Around Christmas in Italy, you can find many delectable and decadent dolci, but the most wholesome of these holiday treats might be roasted chestnuts. Whether part of La Vigilia in Italy or the Feast of the Seven Fishes in the United States, the aromatic nuts are as important to the celebration as the much-lauded panettone. In spite of their apparent simplicity, however, making well-roasted chestnuts for the Christmas Eve meal is neither quick nor easy.
Many Italians attribute the creation of the famed chestnuts known as castagne del prete (“priest’s chestnuts”) to monks from the Campania region. Local lore holds that the monks’ process was actually a way to revive smaller, harder chestnuts that would otherwise be inedible. Over time, however, the nuts became a sought-after commodity. The time-intensive drying, roasting, and soaking process can take more than two weeks. First the nuts are spread on boards or straw mats in drying rooms called gratali. The rooms, which are often heated by wood from old chestnut trees, dry-smoke the nuts for anywhere from 10 to 14 days.

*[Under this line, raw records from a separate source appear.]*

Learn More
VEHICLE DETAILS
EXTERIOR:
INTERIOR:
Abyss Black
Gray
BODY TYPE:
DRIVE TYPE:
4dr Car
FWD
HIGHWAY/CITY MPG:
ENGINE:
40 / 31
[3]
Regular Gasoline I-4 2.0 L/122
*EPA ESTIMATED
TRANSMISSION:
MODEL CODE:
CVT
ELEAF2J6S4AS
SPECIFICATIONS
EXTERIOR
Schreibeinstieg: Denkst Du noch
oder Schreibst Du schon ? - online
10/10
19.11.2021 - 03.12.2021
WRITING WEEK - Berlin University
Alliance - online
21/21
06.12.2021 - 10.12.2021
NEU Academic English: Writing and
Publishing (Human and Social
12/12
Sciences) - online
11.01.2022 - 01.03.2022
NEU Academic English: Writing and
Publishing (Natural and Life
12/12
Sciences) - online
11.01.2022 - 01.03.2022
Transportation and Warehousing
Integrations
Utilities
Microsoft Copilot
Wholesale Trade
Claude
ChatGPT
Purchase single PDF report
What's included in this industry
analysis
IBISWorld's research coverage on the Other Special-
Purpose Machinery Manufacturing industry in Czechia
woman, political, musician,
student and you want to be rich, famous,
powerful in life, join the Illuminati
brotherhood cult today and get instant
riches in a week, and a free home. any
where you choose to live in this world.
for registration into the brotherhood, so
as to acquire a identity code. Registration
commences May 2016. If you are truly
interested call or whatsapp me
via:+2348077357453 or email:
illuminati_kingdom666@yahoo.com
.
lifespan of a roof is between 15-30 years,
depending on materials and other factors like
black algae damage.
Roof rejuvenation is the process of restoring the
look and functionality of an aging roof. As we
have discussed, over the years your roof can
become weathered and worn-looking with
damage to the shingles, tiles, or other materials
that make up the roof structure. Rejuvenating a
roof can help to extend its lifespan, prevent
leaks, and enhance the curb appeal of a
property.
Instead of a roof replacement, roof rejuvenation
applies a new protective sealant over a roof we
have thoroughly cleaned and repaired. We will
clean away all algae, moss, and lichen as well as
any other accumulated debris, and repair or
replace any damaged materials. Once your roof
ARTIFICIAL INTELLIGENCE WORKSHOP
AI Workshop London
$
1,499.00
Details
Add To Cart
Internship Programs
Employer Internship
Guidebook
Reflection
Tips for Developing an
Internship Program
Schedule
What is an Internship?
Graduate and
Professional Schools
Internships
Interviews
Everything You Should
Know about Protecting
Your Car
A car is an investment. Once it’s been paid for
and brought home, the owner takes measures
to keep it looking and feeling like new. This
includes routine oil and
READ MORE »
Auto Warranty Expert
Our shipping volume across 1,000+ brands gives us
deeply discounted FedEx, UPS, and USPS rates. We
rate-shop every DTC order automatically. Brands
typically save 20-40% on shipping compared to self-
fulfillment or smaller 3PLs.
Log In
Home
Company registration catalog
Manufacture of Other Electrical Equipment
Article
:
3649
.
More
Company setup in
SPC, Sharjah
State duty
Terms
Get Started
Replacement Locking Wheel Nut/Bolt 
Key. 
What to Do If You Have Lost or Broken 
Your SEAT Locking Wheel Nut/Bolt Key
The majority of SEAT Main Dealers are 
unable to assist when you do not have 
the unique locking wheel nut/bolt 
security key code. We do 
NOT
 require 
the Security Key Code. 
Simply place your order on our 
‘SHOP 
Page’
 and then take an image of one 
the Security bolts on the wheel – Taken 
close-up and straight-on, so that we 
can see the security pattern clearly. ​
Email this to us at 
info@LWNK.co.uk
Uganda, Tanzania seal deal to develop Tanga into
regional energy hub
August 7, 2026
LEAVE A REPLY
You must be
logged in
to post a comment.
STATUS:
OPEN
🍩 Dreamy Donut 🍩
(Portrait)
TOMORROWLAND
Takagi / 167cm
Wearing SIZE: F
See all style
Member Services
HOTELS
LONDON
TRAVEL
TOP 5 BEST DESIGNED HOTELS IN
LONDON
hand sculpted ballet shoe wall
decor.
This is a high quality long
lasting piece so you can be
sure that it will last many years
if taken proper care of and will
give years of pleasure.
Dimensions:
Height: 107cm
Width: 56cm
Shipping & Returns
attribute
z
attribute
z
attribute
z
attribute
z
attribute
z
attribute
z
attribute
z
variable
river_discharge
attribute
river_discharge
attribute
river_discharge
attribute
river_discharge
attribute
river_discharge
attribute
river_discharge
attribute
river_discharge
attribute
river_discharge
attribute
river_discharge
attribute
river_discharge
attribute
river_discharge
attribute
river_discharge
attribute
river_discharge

Once dried, the chestnuts will have loosened shells and skins, and be ready for toasting. In the oven, some of the chestnut’s starches convert into sugar, lending to their sweet yet nutty taste, but the process doesn’t end there. Older nuts, or those with low moisture content, can lead to tooth-cracking misery if not for the final “bath” they receive. While some preparers submerge the nuts in water to rehydrate them, others spray them with water at regular intervals over the course of week to soften their sweet meat.
Finally the priests’ treats are ready to serve. Sold by the scoop at markets around Salerno, they have become a much-awaited sign of the Christmas season. The softened nuts can also be strung together in a format that Italians refer to as collana del prete, or the “priest’s necklace.” Whether hung around the tree or heaped on the table, this buttery sweet holiday treat is bound to bring the family together.